Both Bailey and Brown told the ReSource they wanted the group to be a nonprofit cooperative in part after seeing other companies come into the region promising service, only to underdeliver or not follow through at all. Like their local electric cooperative, a community-owned group can be responsive to the community.
Some small independent companies and local telephone and electric cooperatives in the Ohio Valley have built out broadband with much success in their service areas, in some cases building fiber to the home. A bill moving through the Kentucky legislature would allow some electric cooperatives in the state, including the Kenergy Corporation in western Kentucky, to bypass state law prohibiting them from expanding into broadband service.
Community-led broadband initiatives have also popped up elsewhere in Appalachia. The Biden administration has put an emphasis on encouraging municipalities in creating their own internet networks. (Republicans in Congress have different ideas, and at least one Ohio Congressman wants to ban municipal networks.)
While their plan is to serve Washington County first, the cooperative purposefully has “Southeastern Ohio” in its name with an eye toward potential expansion.
“People who are in a similar situation, don't get discouraged. There's a way to get it done,” Brown said. “And don't wait forever for somebody to solve your problems. Take it on yourself.”
State lawmakers in the Ohio Valley are all pushing legislation calling for more funding for broadband, and accountability over that funding. Kentucky could see $250 million in broadband grants. Ohio Gov. Mike DeWine is calling for $290 million in the state’s next budget for broadband expansion. In West Virginia, a bill being advanced aims to bolster accountability, with some legislative committees given the authority to request information and attendance from companies that take public broadband funds.
At the federal level, much of the available funding has flowed through the FCC’s past Connect America Fund and the current Rural Digital Opportunity Fund (RDOF). Entities both public and private bid on projects for underserved regions.
In phase one of the recent RDOF auction, $9.2 billion went to build out broadband in 49 states over the next decade. The FCC reported Ohio, Kentucky, and West Virginia cumulatively received more than $681 million of that total. The Southeastern Ohio Broadband Cooperative did not get a share, Brown said. However, funding to expand in parts of Washington County went instead to Charter Communications, one of the largest cable and telephone providers in the country.
“I hope [Charter Communications] live up to expectations and the agreement that they made with the RDOF. However, we are skeptical based on the history of the Connect America Fund and those obligations not being met,” David Brown said.
Brown is not alone in his skepticism. Critics say the FCC invested hundreds of millions of dollars across the Ohio Valley in large telecom companies, such as the bankrupt Frontier company in West Virginia and AT&T in Kentucky, while large swaths of the region are still underserved.
“We need total transparency from the funding recipients. If you take this public money, you need to explain to us how it's being spent. You need to show us the schedules of your deployments,” Tom Reid said, an industry consultant working with local governments in southeastern Ohio on broadband. “We need true information. You can't get any of that from these FCC programs. They consider it all proprietary.”

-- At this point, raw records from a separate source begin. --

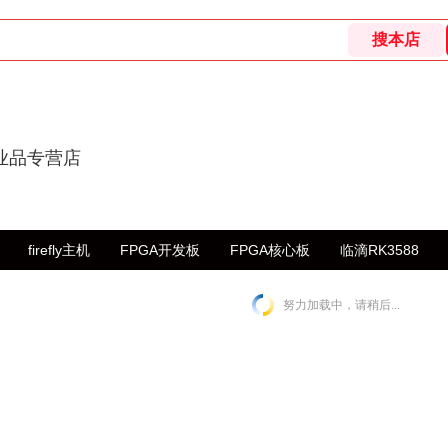
业品专营店
firefly主机
FPGA开发板
FPGA核心板
临滴RK3588
努力加载中，请稍后...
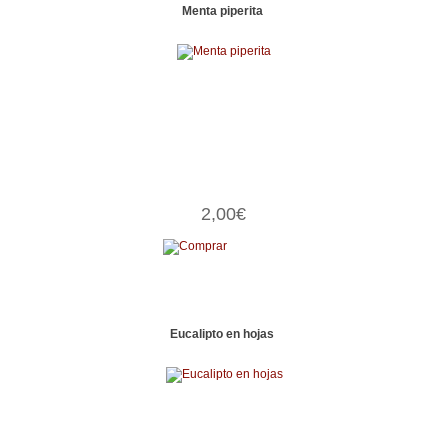
Menta piperita
2,00€
Eucalipto en hojas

Reid said companies involved in RDOF need “good, strong specifications” to follow and a shorter timeline for deploying that broadband. One of the biggest winners in the RDOF auction was a new space-based initiative called Starlink, from the private spacecraft company SpaceX owned by Elon Musk. Reid thinks such an initiative is an interesting concept, but believes what the Ohio Valley truly needs is a replacement of the aging copper telephone lines throughout the region with something like fiber to homes.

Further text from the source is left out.